Esto es, precisamente, lo que hace el alcance de un elemento, por ejemplo, como una mirada en el erotismo, y que la cuestión se plantea porque ella es sensible, de la relación de lo que se inscribe al nivel de la mirada a la traza. Una mirada erótica ¿deja trazas allí donde viene a inscribirse, al nivel de otro, es decir algún otro?.

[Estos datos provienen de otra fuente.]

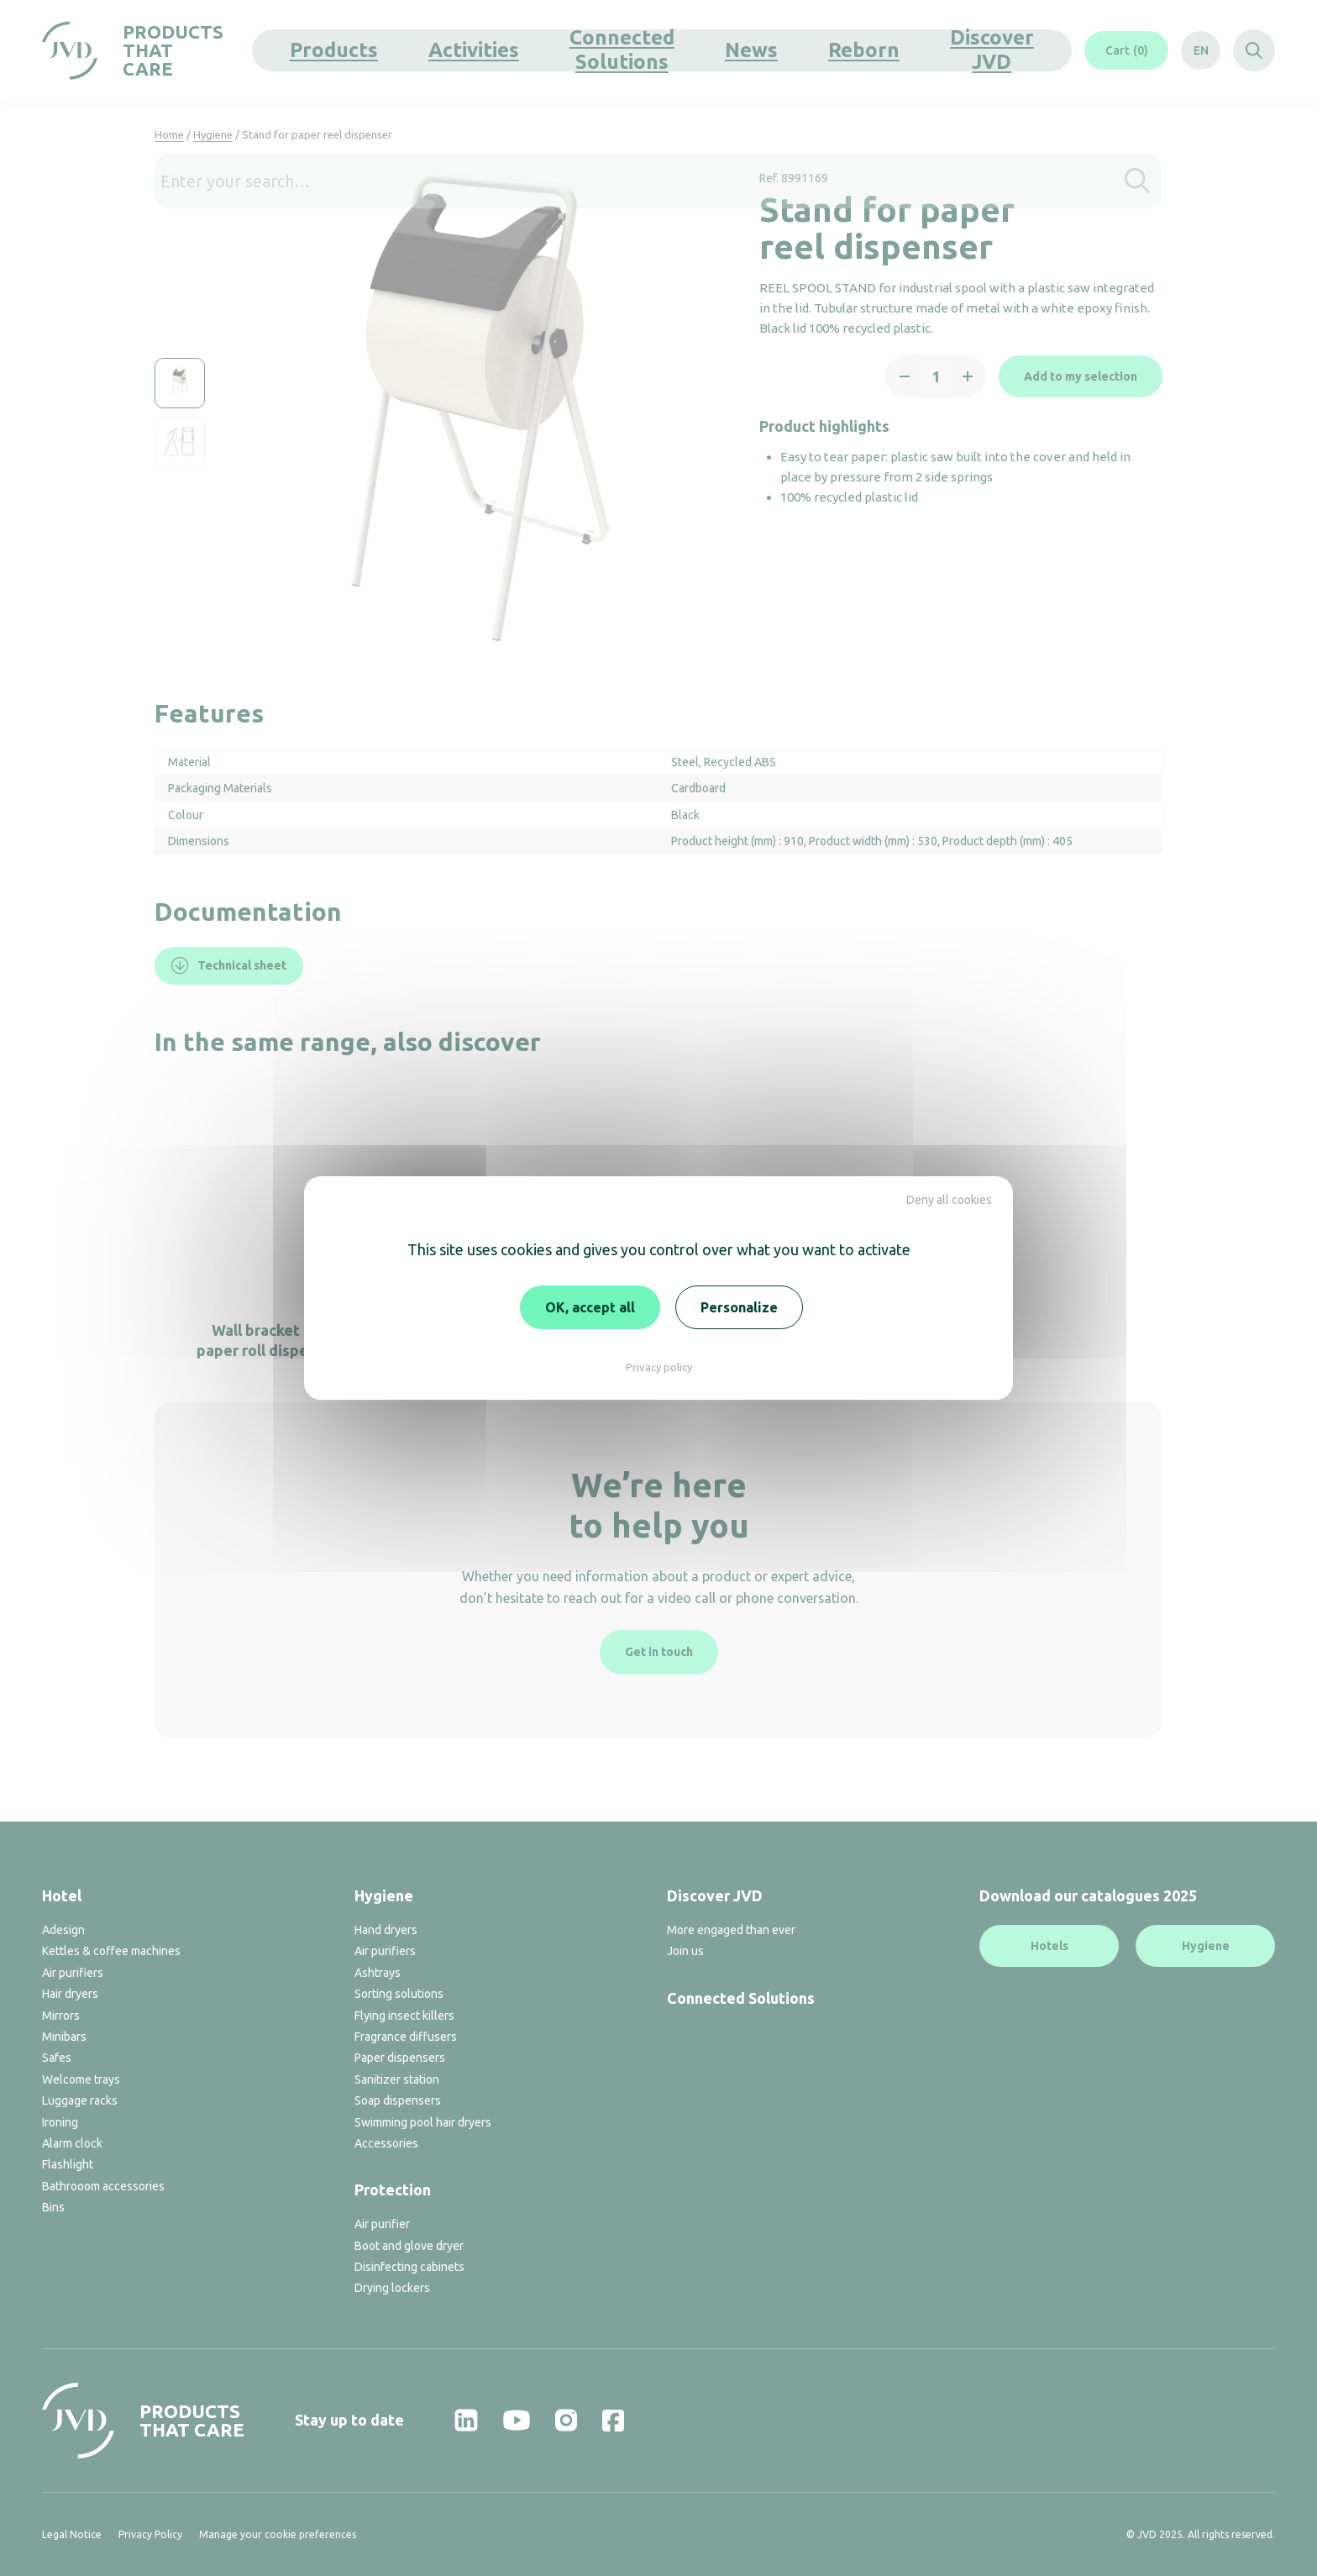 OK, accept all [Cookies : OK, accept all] (590, 1307)
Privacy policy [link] (659, 1367)
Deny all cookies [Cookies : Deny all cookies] (949, 1200)
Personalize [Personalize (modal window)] (739, 1307) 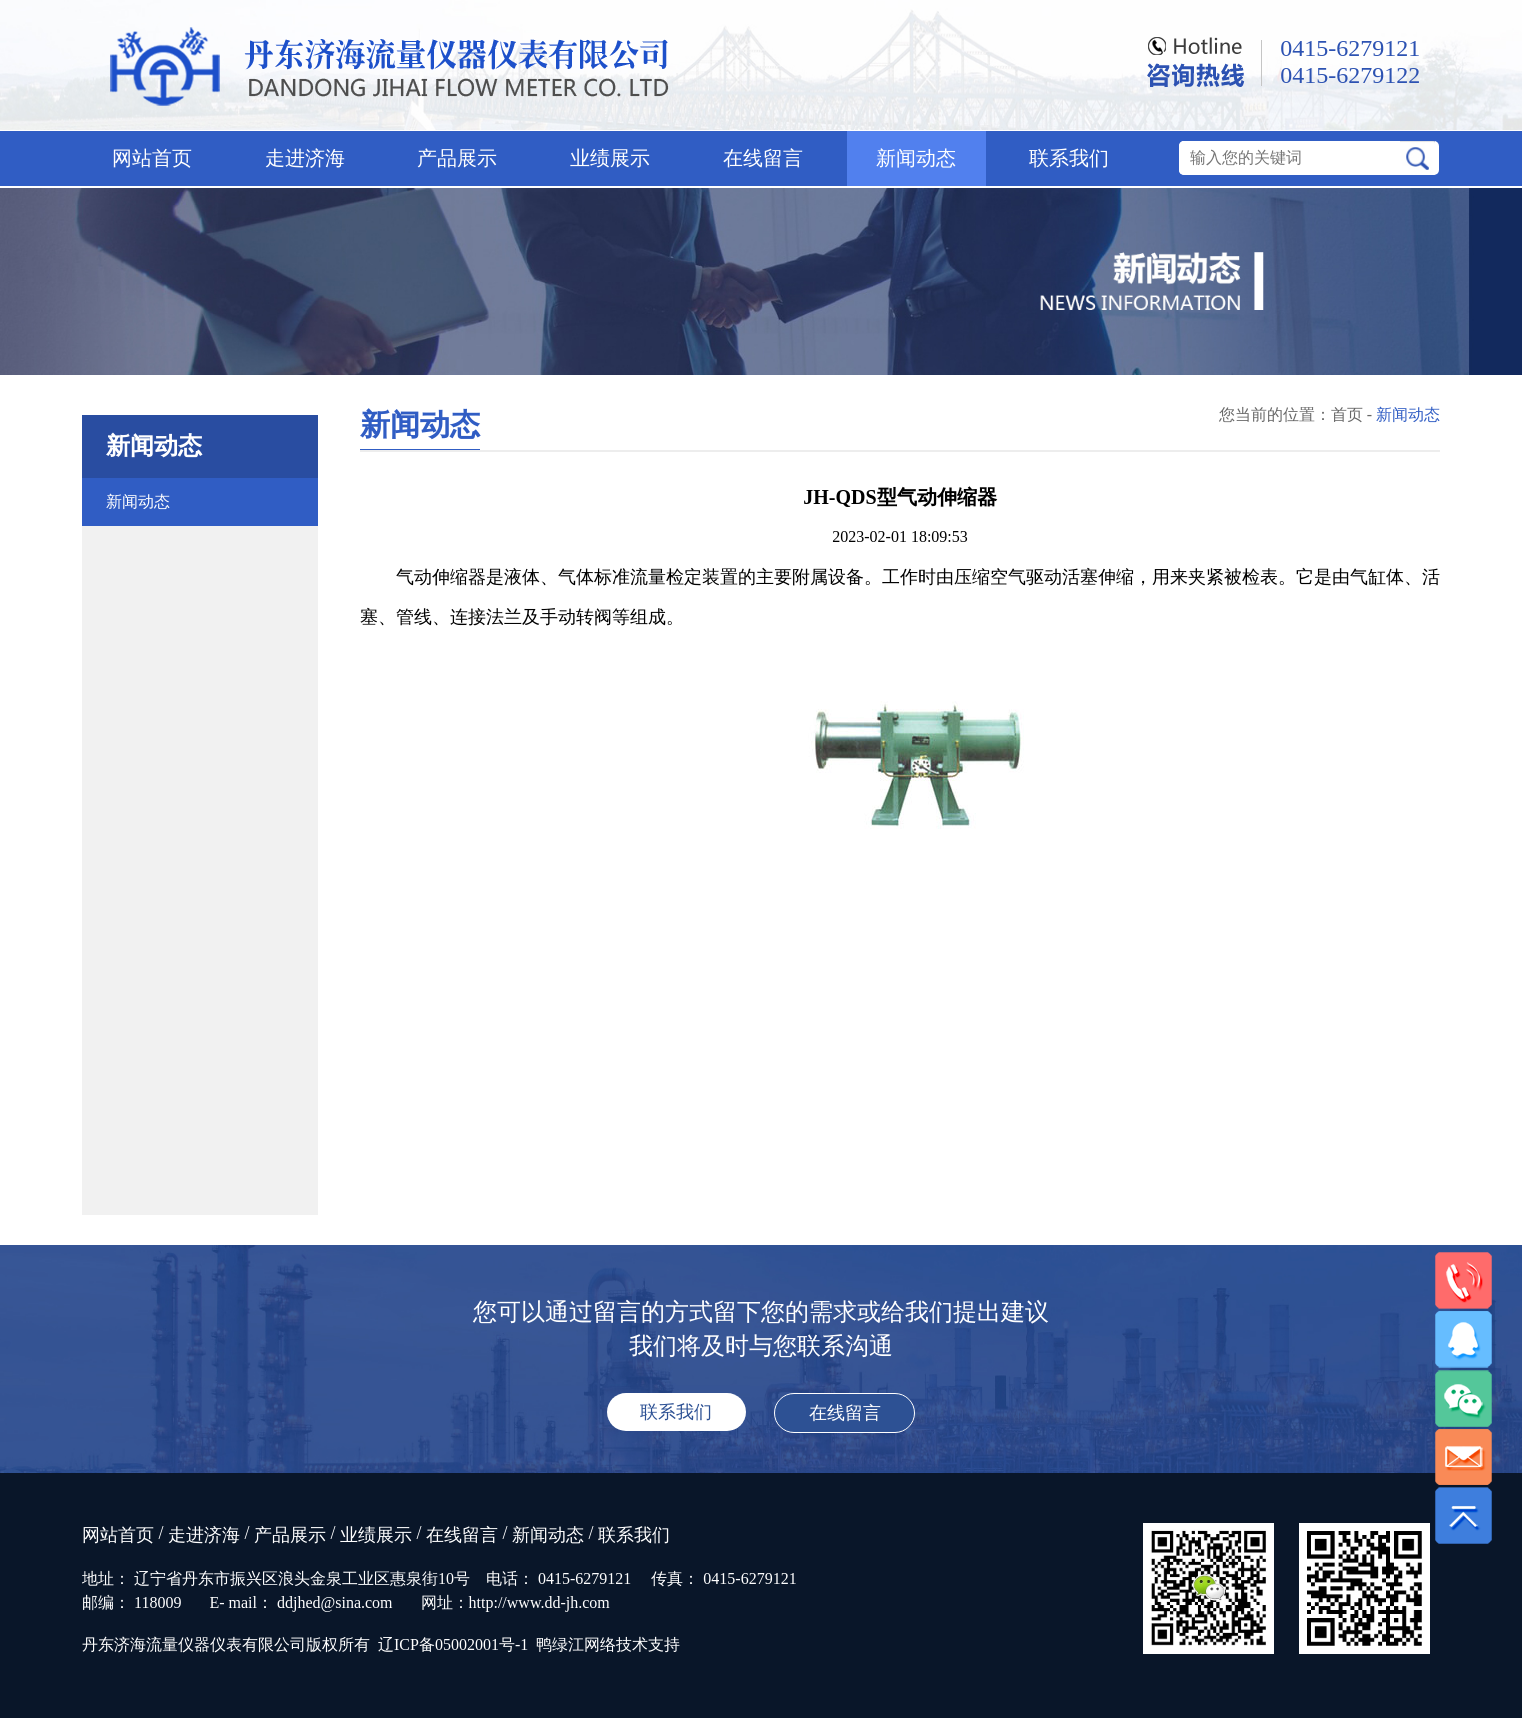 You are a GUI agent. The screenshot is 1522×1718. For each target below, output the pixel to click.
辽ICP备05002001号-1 (453, 1644)
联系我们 (1069, 158)
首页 (1347, 414)
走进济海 (305, 158)
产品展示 (457, 158)
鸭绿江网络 (576, 1644)
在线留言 (763, 158)
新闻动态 (916, 158)
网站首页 (152, 158)
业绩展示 (610, 158) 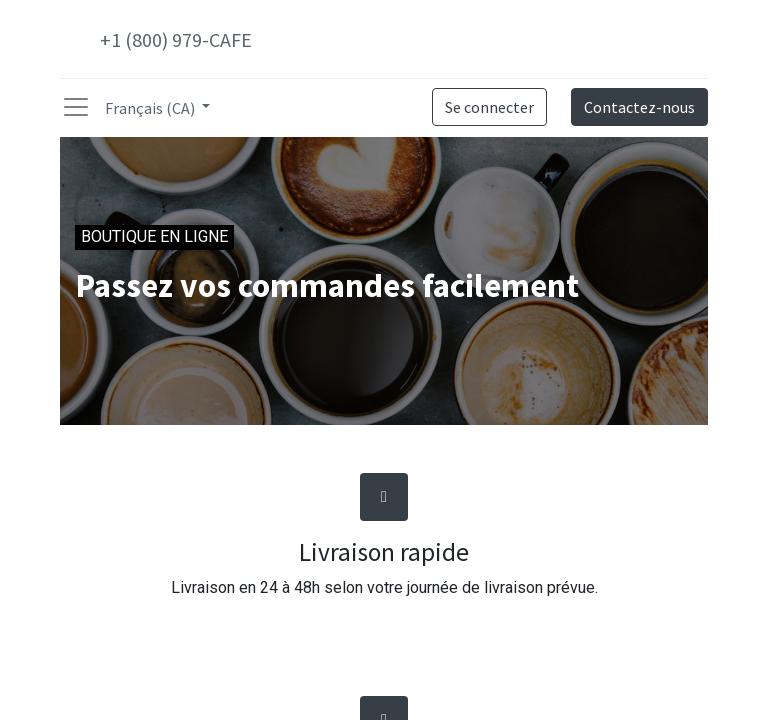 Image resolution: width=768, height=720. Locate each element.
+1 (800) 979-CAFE (176, 39)
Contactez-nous (639, 107)
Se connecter (489, 107) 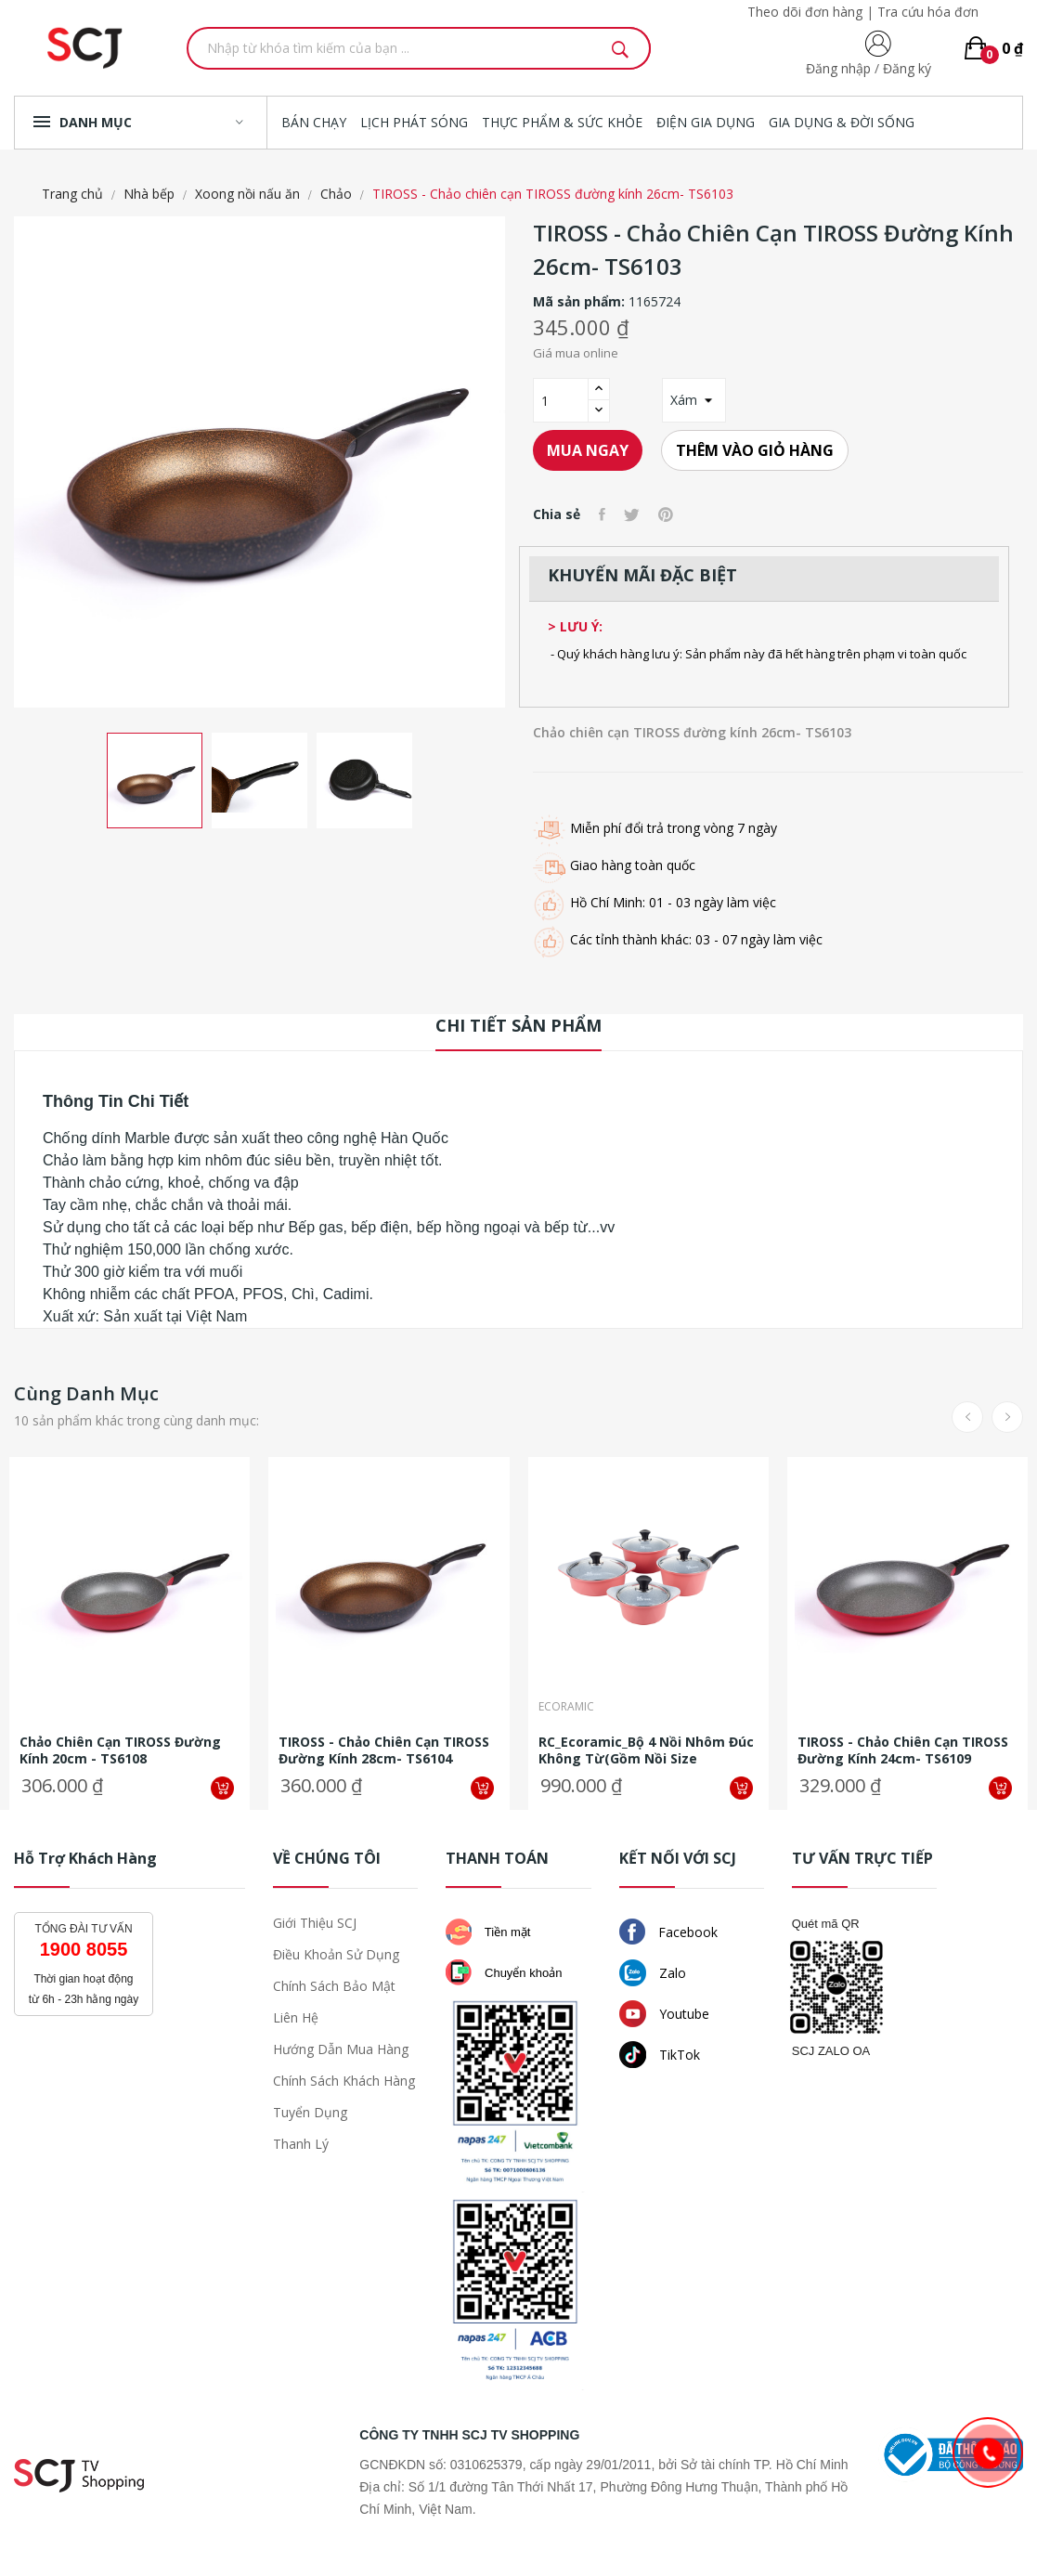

Es a ese nivel que se plantea la dimensión del pudor y que se inserta, ella lo demuestra aquí de un modo sensible: el pudor es una dimensión sólo propia al sujeto como tal. ¿Iremos, en breve, a ordenar en ese lugar, de un modo poco diferente de su letahía habitual, esta relación del significante en forma del A?. Ciertamente sí, aunque rápidamente para recordar que no es por azar si, al cabo de nuestra actualidad, la escritura se afirma como relación de la escritura a la mirada como objeto a. Allí está lo único que puede dar su estatuto correcto a una gramatología. La mirada; en toda la ambigüedad que he marcado ya hace un momento a propósito de la relación a la traza, el entrevisto y, para decirlo todo, el corte en lo visto, la cosa que abre más allá de lo visto. Seguramente el acento a poner sobre la escritura es esencial para la justa evaluación de lo que se refiere al lenguaje y, que la escritura sea la primera y deba ser considerada como tal a la vista de lo que es la palabra, es lo que después de todo puede ser considerada no sólo como lícito, sino hecho evidente, por la sola existencia de una escritura como la china, donde está claro que lo que es del orden de la aprehensión de la mirada no deja de tener relación a lo que se traduce de ello al nivel de la voz. A saber, que hay elementos fonéticos, pero que hay también muchos de ellos que no lo son. Siendo esto tanto más sorprendente porque desde el punto de vista de la estructura, de la estructura estricta de lo que pertenece a un lenguaje, ninguna lengua se sostiene de un modo más puro que esta lengua china donde cada elemento morfológico se reduce a un fonema.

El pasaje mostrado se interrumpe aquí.